WORK TASK
Give back, word for word, the line that contains "desde a Era dos Dinossauros e não apenas no" and every line that follows it in the data below.

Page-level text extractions
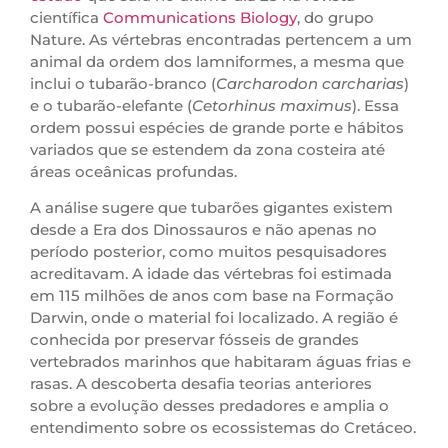
científica
Communications Biology
, do grupo
Nature. As vértebras encontradas pertencem a um
animal da ordem dos lamniformes, a mesma que
inclui o tubarão-branco (
Carcharodon carcharias
)
e o tubarão-elefante (
Cetorhinus maximus
). Essa
ordem possui espécies de grande porte e hábitos
variados que se estendem da zona costeira até
áreas oceânicas profundas.
A análise sugere que tubarões gigantes existem
desde a Era dos Dinossauros e não apenas no
período posterior, como muitos pesquisadores
acreditavam. A idade das vértebras foi estimada
em 115 milhões de anos com base na Formação
Darwin, onde o material foi localizado. A região é
conhecida por preservar fósseis de grandes
vertebrados marinhos que habitaram águas frias e
rasas. A descoberta desafia teorias anteriores
sobre a evolução desses predadores e amplia o
entendimento sobre os ecossistemas do Cretáceo.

OUTPUT FOR THIS EXERCISE
desde a Era dos Dinossauros e não apenas no
período posterior, como muitos pesquisadores
acreditavam. A idade das vértebras foi estimada
em 115 milhões de anos com base na Formação
Darwin, onde o material foi localizado. A região é
conhecida por preservar fósseis de grandes
vertebrados marinhos que habitaram águas frias e
rasas. A descoberta desafia teorias anteriores
sobre a evolução desses predadores e amplia o
entendimento sobre os ecossistemas do Cretáceo.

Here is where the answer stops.